SUPPLIED MATERIAL Start Marker

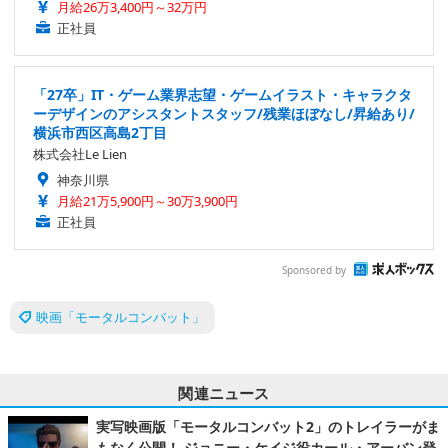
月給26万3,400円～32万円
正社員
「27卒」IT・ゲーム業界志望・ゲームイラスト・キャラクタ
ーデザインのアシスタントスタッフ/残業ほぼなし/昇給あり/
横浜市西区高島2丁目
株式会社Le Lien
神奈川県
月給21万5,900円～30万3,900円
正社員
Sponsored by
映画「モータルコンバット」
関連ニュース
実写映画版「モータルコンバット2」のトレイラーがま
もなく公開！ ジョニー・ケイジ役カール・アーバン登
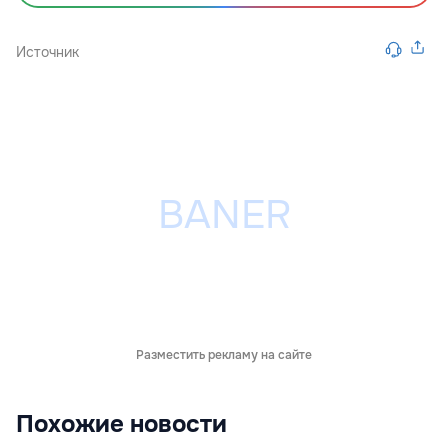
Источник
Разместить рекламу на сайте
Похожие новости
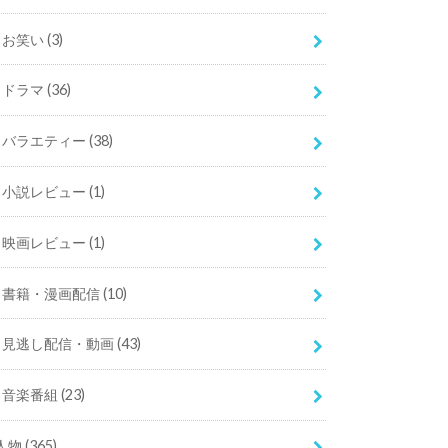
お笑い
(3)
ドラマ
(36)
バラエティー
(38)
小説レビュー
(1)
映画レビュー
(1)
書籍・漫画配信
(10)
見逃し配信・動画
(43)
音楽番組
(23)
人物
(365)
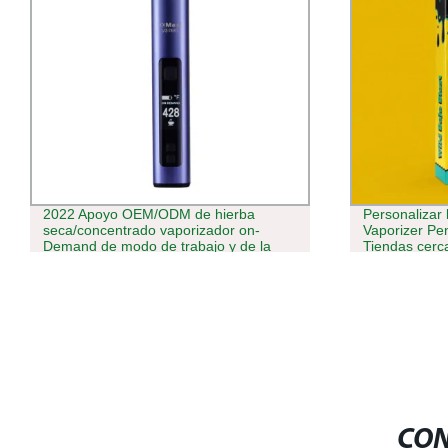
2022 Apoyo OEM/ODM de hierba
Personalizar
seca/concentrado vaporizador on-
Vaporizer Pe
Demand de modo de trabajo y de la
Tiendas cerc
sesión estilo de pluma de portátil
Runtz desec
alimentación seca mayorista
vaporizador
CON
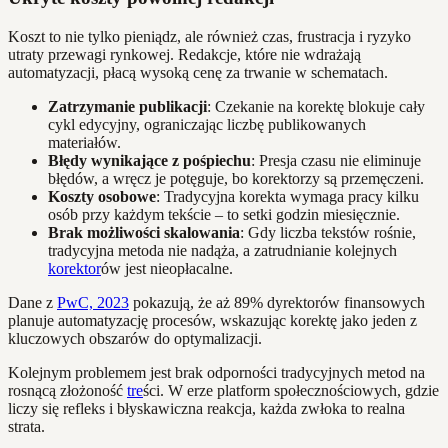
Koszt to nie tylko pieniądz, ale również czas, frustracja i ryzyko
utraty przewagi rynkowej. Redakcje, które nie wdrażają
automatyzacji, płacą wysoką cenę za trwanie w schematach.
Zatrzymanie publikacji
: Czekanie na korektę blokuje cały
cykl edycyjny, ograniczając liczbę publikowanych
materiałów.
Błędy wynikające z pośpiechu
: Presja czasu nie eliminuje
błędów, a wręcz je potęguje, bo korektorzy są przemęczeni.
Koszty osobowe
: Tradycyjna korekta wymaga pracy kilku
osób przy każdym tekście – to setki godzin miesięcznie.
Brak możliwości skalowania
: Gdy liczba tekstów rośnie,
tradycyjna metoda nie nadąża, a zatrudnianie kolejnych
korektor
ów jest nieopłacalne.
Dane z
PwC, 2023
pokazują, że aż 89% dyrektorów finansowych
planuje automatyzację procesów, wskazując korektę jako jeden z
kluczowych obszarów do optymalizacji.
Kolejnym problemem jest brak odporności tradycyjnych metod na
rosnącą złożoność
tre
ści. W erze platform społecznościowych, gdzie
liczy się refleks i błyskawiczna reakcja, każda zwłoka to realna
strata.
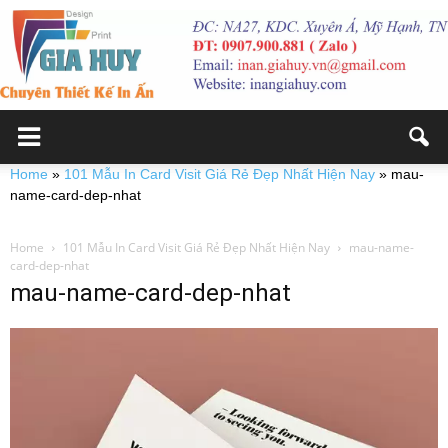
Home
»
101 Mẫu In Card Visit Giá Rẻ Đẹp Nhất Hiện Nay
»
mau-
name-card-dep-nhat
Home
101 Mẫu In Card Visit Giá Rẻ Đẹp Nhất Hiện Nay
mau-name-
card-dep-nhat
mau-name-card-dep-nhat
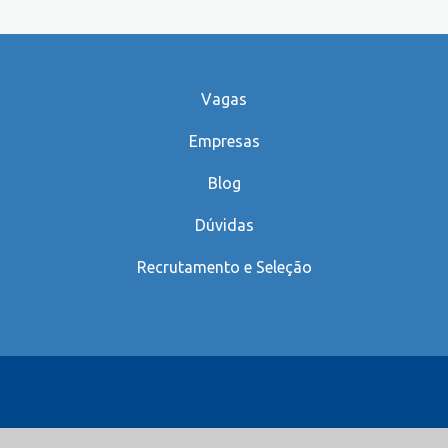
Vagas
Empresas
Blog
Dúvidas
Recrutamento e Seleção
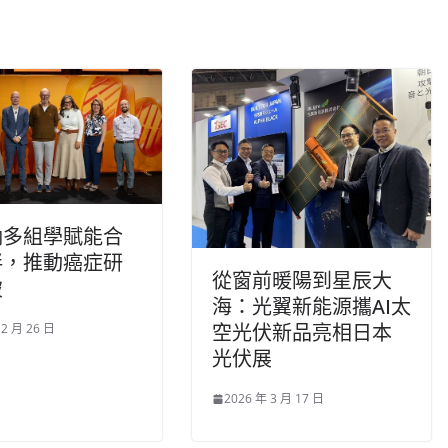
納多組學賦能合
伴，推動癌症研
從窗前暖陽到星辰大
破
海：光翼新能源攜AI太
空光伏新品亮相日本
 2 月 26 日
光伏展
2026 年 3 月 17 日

SUPPLIED MATERIAL End Marker

- _WORK INSTRUCTION_
Could you write out exactly the lines of the data above that run from the one holding "Похожие новости" to the one holding "materiałów.", with both ends in and all pictures out?

- _RESULT FOR THIS EXERCISE_
Похожие новости
お笑い
(3)
ドラマ
(36)
バラエティー
(38)
小説レビュー
(1)
映画レビュー
(1)
書籍・漫画配信
(10)
見逃し配信・動画
(43)
音楽番組
(23)
人物
(365)
2022 Apoyo OEM/ODM de hierba
Personalizar
seca/concentrado vaporizador on-
Vaporizer Pe
Demand de modo de trabajo y de la
Tiendas cerc
sesión estilo de pluma de portátil
Runtz desec
alimentación seca mayorista
vaporizador
CON
Koszt to nie tylko pieniądz, ale również czas, frustracja i ryzyko
utraty przewagi rynkowej. Redakcje, które nie wdrażają
automatyzacji, płacą wysoką cenę za trwanie w schematach.
Zatrzymanie publikacji
: Czekanie na korektę blokuje cały
cykl edycyjny, ograniczając liczbę publikowanych
materiałów.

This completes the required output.